»»
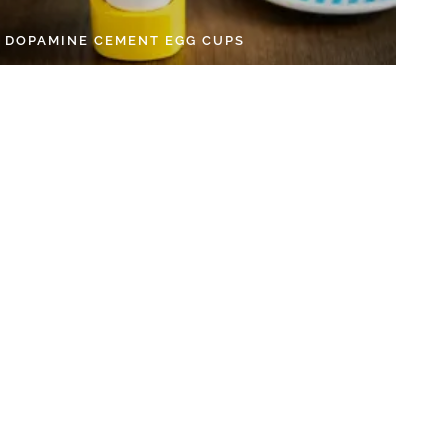
Y DOPAMINE CEMENT EGG CUPS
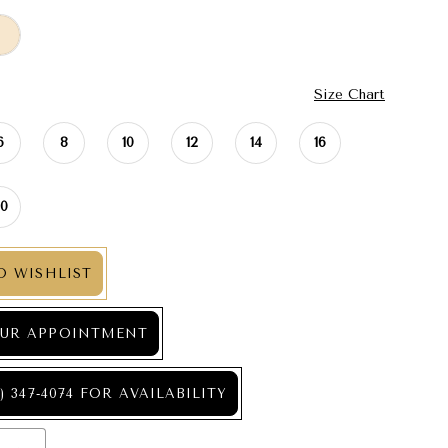
Size Chart
6
8
10
12
14
16
20
O WISHLIST
UR APPOINTMENT
) 347‑4074 FOR AVAILABILITY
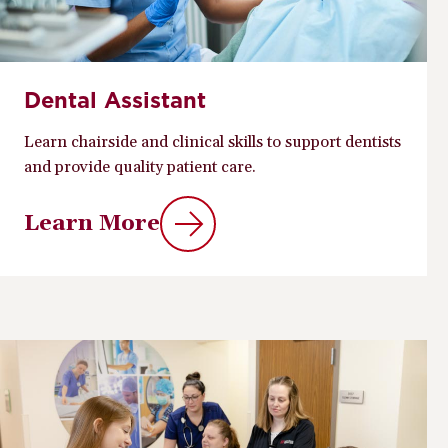
Dental Assistant
Learn chairside and clinical skills to support dentists
and provide quality patient care.
Learn More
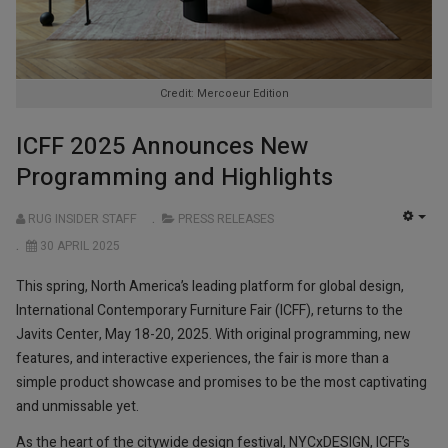
Credit: Mercoeur Edition
ICFF 2025 Announces New
Programming and Highlights
RUG INSIDER STAFF
PRESS RELEASES
EMP
30 APRIL 2025
This spring, North America’s leading platform for global design,
International Contemporary Furniture Fair (ICFF), returns to the
Javits Center, May 18-20, 2025. With original programming, new
features, and interactive experiences, the fair is more than a
simple product showcase and promises to be the most captivating
and unmissable yet.
As the heart of the citywide design festival, NYCxDESIGN, ICFF’s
««
# Action item:
For each line of the entries that contains the word "Learn", make a copy.

# Reply:
Learn chairside and clinical skills to support dentists
Learn More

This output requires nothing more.